Page 1 of 1
fseek efficiency
Posted: Thu Nov 17, 2005 5:26 pm
by josh
Let's say I need to get an integer (4 bytes) from every 100 byte mark in a file. What would be the speediest method, would reading them in order be any faster then reading them in random order, should I read them backwards, does it depend on the OS? Does it even make a difference?
Code: Select all
for($x=0;$x<=10000; $x+=100) {
fseek($h,$x);
fread()
}
Code: Select all
for($x=0;$x<=10000; $x-=100) {
fseek($h,$x);
fread()
}
Just using that as an example, it's not going to be every 100 bytes in the application.
Posted: Thu Nov 17, 2005 6:24 pm
by yum-jelly
For me it really would depend on what I am doing, if reading from a big file I would use random with fseek() in a while(). If I have a really long string and know I want 2 bytes after ever 100 bytes, I would use pack(), no loops that way. But that would depend on if I need the data in a array or if I need to do other processing to the 2 bytes, where then a loop would be better!
If your only reading 100 bytes then grabing 2 or 4 bytes then I might also just use fread() and fread (102 or 104) then substr(fread(), -2 or -4). Testing will tell which is best. Testing is important because even core functions that you think would be best are slower than other core functions that you might not think to use for the task at hand!
yj
Posted: Thu Nov 17, 2005 8:56 pm
by alex.barylski
I am willing to bet, for performance, you probably want to read the entire file into a buffer and just index the buffer instead of using individual fseek() calls
Cheers

Posted: Thu Nov 17, 2005 9:10 pm
by josh
Well the file is very large, and reading it into memory and then extracting substrings would eat up server memory, not to mention I'd have to increase PHP's maximum memory limit, if the file is read into memory by several concurrent processes the server would run out of ram and it would begin using pagefile, so for performance reasons fseek() would be the way to go especially since I'll only be needing on average .1% of the file on any given request, I was more or less asking if the order in which I read the data out matters at all. After some thought I have decided to use mysql as the storage engine so I can just pull out rows I need, and let mysql worry about the most efficient way of finding the right data, but I'd still like to know the answer to my question just because I foresee me needing to use the file-system in this manor on future projects.

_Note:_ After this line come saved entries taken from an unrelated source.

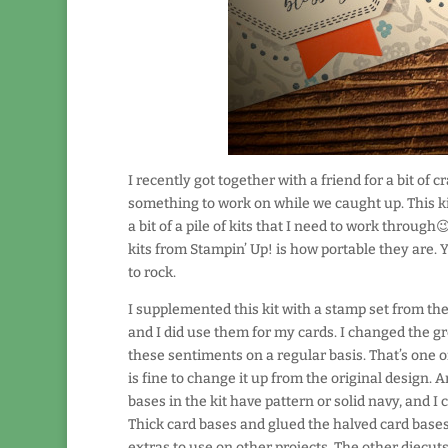
I recently got together with a friend for a bit of
something to work on while we caught up. This kit
a bit of a pile of kits that I need to work throug
kits from Stampin’ Up! is how portable they are. 
to rock.
I supplemented this kit with a stamp set from th
and I did use them for my cards. I changed the gr
these sentiments on a regular basis. That’s one of 
is fine to change it up from the original design.
bases in the kit have pattern or solid navy, and I
Thick card bases and glued the halved card bases 
extras to use on other projects. The other diecuts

Posted: Thu Nov 17, 2005 9:11 pm
by Ambush Commander
When it comes to this sort of stuff, make sure it works, then profile your application. If speed is that big of a problem, there's usually other stuff that takes up more execution time and would have a greater beneficial effect when optimized.
Don't sacrifice readability for performance up-front. Only once you have a solution, and it is inefficient, do you refactor.

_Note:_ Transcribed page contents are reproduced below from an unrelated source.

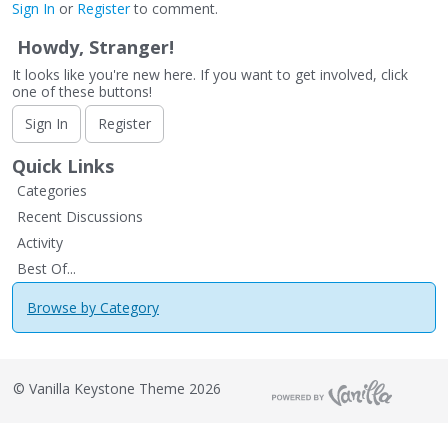
Sign In
or
Register
to comment.
Howdy, Stranger!
It looks like you're new here. If you want to get involved, click
one of these buttons!
Sign In
Register
Quick Links
Categories
Recent Discussions
Activity
Best Of...
Browse by Category
©
Vanilla Keystone Theme 2026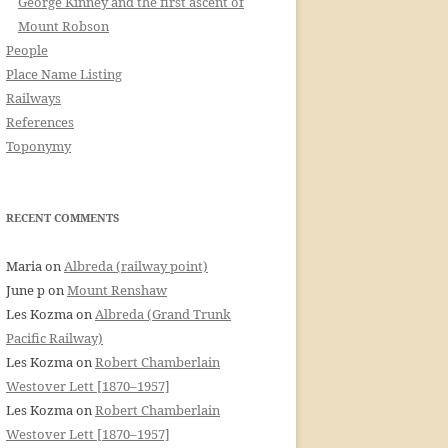
George Kinney and the first ascent of
Mount Robson
People
Place Name Listing
Railways
References
Toponymy
RECENT COMMENTS
Maria
on
Albreda (railway point)
June p
on
Mount Renshaw
Les Kozma
on
Albreda (Grand Trunk
Pacific Railway)
Les Kozma
on
Robert Chamberlain
Westover Lett [1870–1957]
Les Kozma
on
Robert Chamberlain
Westover Lett [1870–1957]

Posted: Thu Nov 17, 2005 9:25 pm
by josh
Well I already have a solution, the thing is I'm working with an excerpt of the entire data, so once we load in the entire dataset I know there will be a slowdown if I read the whole thing in
Posted: Thu Nov 17, 2005 9:32 pm
by Ambush Commander
Would it be possible to try it (the entire testing set) in a testing environment?

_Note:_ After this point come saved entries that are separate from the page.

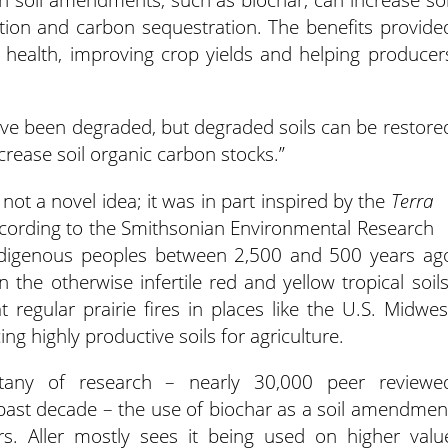
ntion and carbon sequestration. The benefits provide
il health, improving crop yields and helping producer
 have been degraded, but degraded soils can be restore
rease soil organic carbon stocks.”
ot a novel idea; it was in part inspired by the
Terra
ccording to the Smithsonian Environmental Research
Indigenous peoples between 2,500 and 500 years ag
 in the otherwise infertile red and yellow tropical soils
at regular prairie fires in places like the U.S. Midwes
ing highly productive soils for agriculture.
itany of research – nearly 30,000 peer reviewe
e past decade – the use of biochar as a soil amendmen
rs. Aller mostly sees it being used on higher valu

Anyway, I have no clue. Benchmark it. Maybe it makes no difference. Maybe it is a machine thing. Only you know.
Posted: Thu Nov 17, 2005 10:32 pm
by josh
I won't have access to the entire dataset for a few weeks, I can't benchmark it now (well technically I could but itd be pointless) because the sample data I have is so small, any differences in the order I fseek things would be in-measurable. I just tested the whole method with the data being stored in mysql and it runs almost 400% slower, so it looks like I will be using the file-system after all, and just keeping an index in mysql, but you're absolutely right, I could set up benchmarks using dummy data and I probably will, as I have to test a whole bunch of things besides the order I fseek() in. Incase you were wondering I'm loading huge amounts of vector data and the file that reads the data, and converts it to an array of usable points is the bottleneck in my system, so the faster that file runs the faster my total execution time will be (That file can take up to 5 seconds to run depending on the range of data I'm pulling)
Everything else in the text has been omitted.